Towards Generating Realistic Underwater Images

TL;DR

This study evaluates various image translation models, including contrastive learning and GANs, for generating realistic underwater images from synthetic data, highlighting the impact of depth information and different training strategies.

Contribution

It systematically compares paired and unpaired image translation methods, demonstrating how depth cues and contrastive learning improve underwater image realism.

Findings

Pix2pix achieves best FID scores among paired models.

CycleGAN provides competitive FID with cycle-consistency loss.

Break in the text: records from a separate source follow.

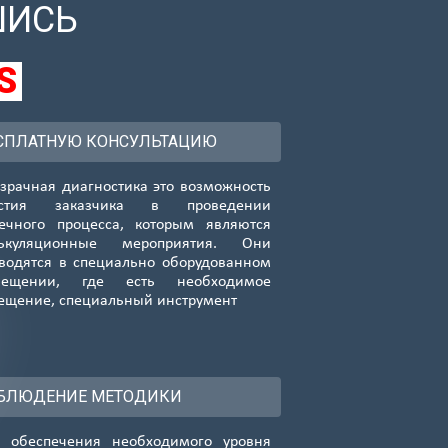
ШИСЬ
S
СПЛАТНУЮ КОНСУЛЬТАЦИЮ
зрачная диагностика это возможность
астия заказчика в проведении
ечного процесса, которым являются
лькуляционные мероприятия. Они
водятся в специально оборудованном
мещении, где есть необходимое
ещение, специальный инструмент
БЛЮДЕНИЕ МЕТОДИКИ
 обеспечения необходимого уровня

Depth information enhances realism but may reduce structural similarity.

Abstract

This paper explores the use of contrastive learning and generative adversarial networks for generating realistic underwater images from synthetic images with uniform lighting. We investigate the performance of image translation models for generating realistic underwater images using the VAROS dataset. Two key evaluation metrics, Fr\'echet Inception Distance (FID) and Structural Similarity Index Measure (SSIM), provide insights into the trade-offs between perceptual quality and structural preservation. For paired image translation, pix2pix achieves the best FID scores due to its paired supervision and PatchGAN discriminator, while the autoencoder model attains the highest SSIM, suggesting better structural fidelity despite producing blurrier outputs. Among unpaired methods, CycleGAN achieves a competitive FID score by leveraging cycle-consistency loss, whereas CUT, which replaces cycle-consistency with contrastive learning, attains higher SSIM, indicating improved spatial similarity retention. Notably, incorporating depth information into CUT results in the lowest overall FID score, demonstrating that depth cues enhance realism. However, the slight decrease in SSIM suggests that depth-aware learning may introduce structural variations.